• _EXERCISE REQUIREMENTS_:
Restate word for word the lines of the material below, from the line with "ト：大阪スパワールド イベント" to the line with "e werken tussen", both lines included, and no others.

—————

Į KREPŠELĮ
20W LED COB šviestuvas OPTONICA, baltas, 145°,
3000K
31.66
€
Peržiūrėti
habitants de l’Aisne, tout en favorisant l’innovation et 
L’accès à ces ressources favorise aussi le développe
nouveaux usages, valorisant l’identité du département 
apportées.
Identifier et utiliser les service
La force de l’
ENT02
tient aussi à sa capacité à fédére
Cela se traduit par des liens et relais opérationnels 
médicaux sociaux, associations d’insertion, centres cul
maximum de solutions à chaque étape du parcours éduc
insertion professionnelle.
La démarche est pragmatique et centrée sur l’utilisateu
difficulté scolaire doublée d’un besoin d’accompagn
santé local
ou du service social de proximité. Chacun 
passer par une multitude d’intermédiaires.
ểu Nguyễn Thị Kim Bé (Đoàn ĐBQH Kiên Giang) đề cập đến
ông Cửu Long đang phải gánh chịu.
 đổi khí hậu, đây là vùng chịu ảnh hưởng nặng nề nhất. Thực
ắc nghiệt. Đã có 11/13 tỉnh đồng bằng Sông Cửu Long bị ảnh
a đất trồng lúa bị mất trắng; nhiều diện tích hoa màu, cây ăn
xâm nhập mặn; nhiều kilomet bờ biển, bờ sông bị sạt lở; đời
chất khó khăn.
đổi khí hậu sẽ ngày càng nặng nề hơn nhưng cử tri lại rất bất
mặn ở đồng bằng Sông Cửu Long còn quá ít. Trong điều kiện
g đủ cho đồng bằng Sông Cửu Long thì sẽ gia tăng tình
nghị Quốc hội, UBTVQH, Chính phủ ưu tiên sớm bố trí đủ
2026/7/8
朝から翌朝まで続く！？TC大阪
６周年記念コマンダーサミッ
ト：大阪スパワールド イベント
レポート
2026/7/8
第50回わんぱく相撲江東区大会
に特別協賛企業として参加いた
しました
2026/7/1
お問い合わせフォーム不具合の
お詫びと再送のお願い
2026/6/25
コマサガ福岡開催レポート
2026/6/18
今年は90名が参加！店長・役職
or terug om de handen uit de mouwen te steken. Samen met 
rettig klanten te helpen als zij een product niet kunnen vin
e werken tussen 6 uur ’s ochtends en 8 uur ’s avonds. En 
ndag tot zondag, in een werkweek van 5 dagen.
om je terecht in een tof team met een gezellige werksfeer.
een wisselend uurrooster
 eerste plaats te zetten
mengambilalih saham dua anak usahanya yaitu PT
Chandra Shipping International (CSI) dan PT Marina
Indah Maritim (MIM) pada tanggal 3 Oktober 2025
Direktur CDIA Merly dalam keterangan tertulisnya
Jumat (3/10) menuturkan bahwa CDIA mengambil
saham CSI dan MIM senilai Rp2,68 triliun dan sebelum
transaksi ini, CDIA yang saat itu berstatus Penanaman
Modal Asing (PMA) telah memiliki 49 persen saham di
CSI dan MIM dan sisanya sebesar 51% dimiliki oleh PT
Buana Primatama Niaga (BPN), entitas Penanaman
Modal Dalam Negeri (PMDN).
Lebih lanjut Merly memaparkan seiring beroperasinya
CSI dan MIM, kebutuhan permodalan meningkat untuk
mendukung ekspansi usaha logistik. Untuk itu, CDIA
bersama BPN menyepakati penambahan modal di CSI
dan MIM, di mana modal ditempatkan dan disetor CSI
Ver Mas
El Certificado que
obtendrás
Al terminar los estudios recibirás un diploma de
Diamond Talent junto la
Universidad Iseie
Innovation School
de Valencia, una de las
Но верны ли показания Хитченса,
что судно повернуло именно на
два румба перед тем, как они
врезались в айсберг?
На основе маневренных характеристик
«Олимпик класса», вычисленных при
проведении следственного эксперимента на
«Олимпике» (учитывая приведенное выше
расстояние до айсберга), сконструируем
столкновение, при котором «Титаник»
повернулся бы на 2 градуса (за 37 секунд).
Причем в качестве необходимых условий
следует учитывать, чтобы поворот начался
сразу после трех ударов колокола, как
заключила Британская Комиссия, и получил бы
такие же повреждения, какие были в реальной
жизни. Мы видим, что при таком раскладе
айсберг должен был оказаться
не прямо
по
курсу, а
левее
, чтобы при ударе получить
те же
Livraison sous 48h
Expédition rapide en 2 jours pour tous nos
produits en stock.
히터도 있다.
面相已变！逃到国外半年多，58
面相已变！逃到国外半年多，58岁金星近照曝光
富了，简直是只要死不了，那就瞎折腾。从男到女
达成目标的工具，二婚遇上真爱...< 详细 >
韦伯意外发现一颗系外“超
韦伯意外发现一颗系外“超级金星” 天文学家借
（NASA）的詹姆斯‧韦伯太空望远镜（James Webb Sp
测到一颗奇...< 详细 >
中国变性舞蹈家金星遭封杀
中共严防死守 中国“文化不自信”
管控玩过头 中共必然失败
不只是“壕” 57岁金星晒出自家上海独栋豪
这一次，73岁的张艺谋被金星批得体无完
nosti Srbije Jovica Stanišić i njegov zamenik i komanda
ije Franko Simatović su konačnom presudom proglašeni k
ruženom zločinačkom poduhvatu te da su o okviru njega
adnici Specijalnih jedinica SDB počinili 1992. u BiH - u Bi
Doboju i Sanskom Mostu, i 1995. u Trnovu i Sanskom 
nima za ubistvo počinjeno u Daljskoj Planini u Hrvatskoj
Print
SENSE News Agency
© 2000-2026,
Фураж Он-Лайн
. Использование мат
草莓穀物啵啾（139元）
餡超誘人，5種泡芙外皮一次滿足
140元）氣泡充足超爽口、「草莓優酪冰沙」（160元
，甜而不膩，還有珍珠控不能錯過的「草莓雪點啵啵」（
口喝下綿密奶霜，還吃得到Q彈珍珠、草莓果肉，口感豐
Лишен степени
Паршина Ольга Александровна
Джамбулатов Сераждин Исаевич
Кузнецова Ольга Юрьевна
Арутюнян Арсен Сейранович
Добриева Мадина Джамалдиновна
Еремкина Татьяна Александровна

—————

• _YOUR RESPONSE_:
ト：大阪スパワールド イベント
レポート
2026/7/8
第50回わんぱく相撲江東区大会
に特別協賛企業として参加いた
しました
2026/7/1
お問い合わせフォーム不具合の
お詫びと再送のお願い
2026/6/25
コマサガ福岡開催レポート
2026/6/18
今年は90名が参加！店長・役職
or terug om de handen uit de mouwen te steken. Samen met 
rettig klanten te helpen als zij een product niet kunnen vin
e werken tussen 6 uur ’s ochtends en 8 uur ’s avonds. En 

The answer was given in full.